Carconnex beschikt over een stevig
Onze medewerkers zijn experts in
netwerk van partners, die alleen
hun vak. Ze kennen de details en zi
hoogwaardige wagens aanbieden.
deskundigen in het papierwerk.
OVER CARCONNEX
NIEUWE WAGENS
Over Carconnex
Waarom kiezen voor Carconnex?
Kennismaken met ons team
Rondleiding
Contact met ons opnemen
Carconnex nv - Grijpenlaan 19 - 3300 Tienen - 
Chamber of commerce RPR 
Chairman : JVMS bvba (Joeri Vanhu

§ **TASK**: Only the lines from the one containing "Rondleiding" through the end of the entries above belong in the answer; repeat them exactly.

§ **RESULT OF THIS EXERCISE**:
Rondleiding
Contact met ons opnemen
Carconnex nv - Grijpenlaan 19 - 3300 Tienen - 
Chamber of commerce RPR 
Chairman : JVMS bvba (Joeri Vanhu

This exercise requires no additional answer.